The family has twice been burgled and believe the culprit to be one of the Kāinga Ora tenants next door. The family says the neighbours have also been responsible for aggression, loud parties and used tampons and undies being thrown onto their property.
Newshub has agreed not to name the family nor the suburb they live in due to fears over their safety.
‘Every time we come home, we’re anxious’
Shortly after New Zealand’s first COVID-19 lockdown lifted in 2020, the man says his wife returned home to find their house had been broken into. Items including a UE Boom speaker, beauty products, bath towels and other electronics were taken.
His suspicions were raised about the neighbour’s involvement a week later, when he saw the same towels hanging on his neighbours’ washing line.
After filing a police report on the first burglary, the man’s house was broken into a second time. This time it was his wife’s jewellery and hard drive, which had 15 years’ worth of photos on it.
Again his neighbour gave him cause for suspicion.
“We noticed that there was a footprint on the fence that we share because they’d marked our newly painted fence.”
The second burglary left the man searching for answers.
“I went over to the fence and I tried to connect to my UE Boom and I heard… the [connecting] noise and it was just on their property,” he said.
“We called the police and let them know as well, and so the police went in probably after about a week.”

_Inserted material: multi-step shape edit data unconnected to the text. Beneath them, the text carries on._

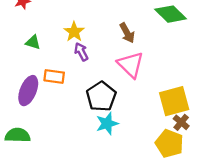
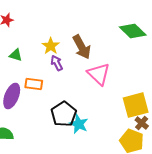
brown arrow: (127, 33) -> (82, 47), moved, size x1.4
black pentagon: (101, 96) -> (64, 114), moved
cyan star: (107, 124) -> (79, 124), turned -30

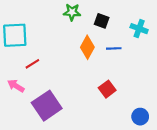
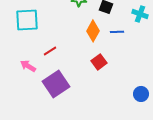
red line: (32, 64) -> (50, 51), moved
red square: (107, 89) -> (99, 62), moved

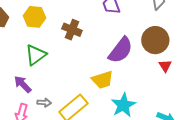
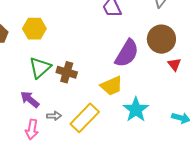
brown cross: (72, 30) -> (67, 72), moved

A few of the stolen items were recovered but, sadly, some of the more sentimental things were nowhere to be seen. At the time of the second burglary, his wife was nine months’ pregnant.
“When we were going to the hospital, when she went into labour, we were really anxious as to when we got back – would we actually have any stuff in the house?”

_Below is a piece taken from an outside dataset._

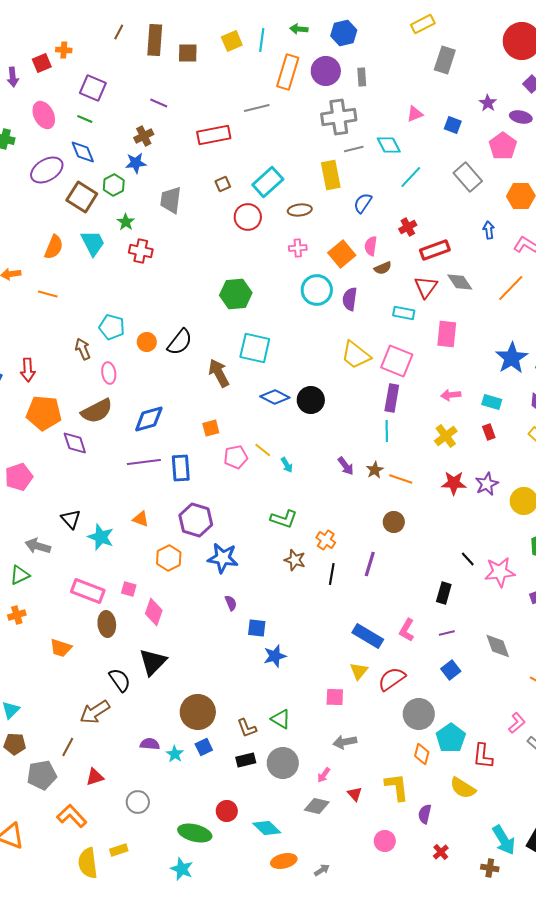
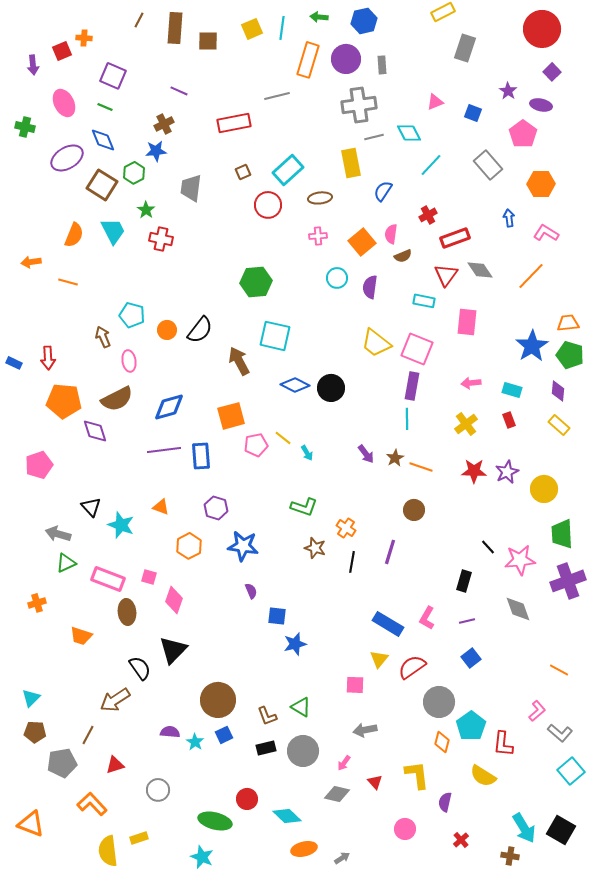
cyan circle: (317, 290) -> (337, 278), size x0.7
orange square: (211, 428) -> (231, 416), size x1.6
purple hexagon: (196, 520) -> (216, 508), size x0.7
green triangle: (20, 575) -> (66, 563), moved
gray diamond: (498, 646) -> (518, 609), moved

But the burglaries were only the tip of the iceberg. Despite the burglar being prosecuted and the break-ins stopping, rubbish is still being thrown over their fence – including tampons and underwear.
He said the tenants also host loud parties until the early hours.
“When you’ve got a six-month-old trying to sleep, it’s not really ideal.
“I’ve had multiple chats [with Kāinga Ora]. I was complaining quite a bit… I kept trying to push them on it but really got nowhere with it.”
The family feels at risk.
“They can be quite aggressive,” he said of the neighbours. “They were hanging a bunch of stuff over our fence. [My wife] went over there and asked, ‘do you guys mind not hanging stuff over our fence?’
“The boy yelled at her, starting swearing at her calling her a ‘f**king white n****r’… so he’s been really hostile. Every time we come home, we’re anxious.”
Fed up, the man put his house up for sale about two months ago – but fears he may not be able to sell the home.
“The first weekend there was an open home, a girl came and she was really keen on the house. She came back with her partner and then the neighbours were pumping their music with all their rubbish out the front… and they were like, ‘no way, we’re not buying here.’
“Then there were two other [prospective buyers], where the same sort of thing happened.”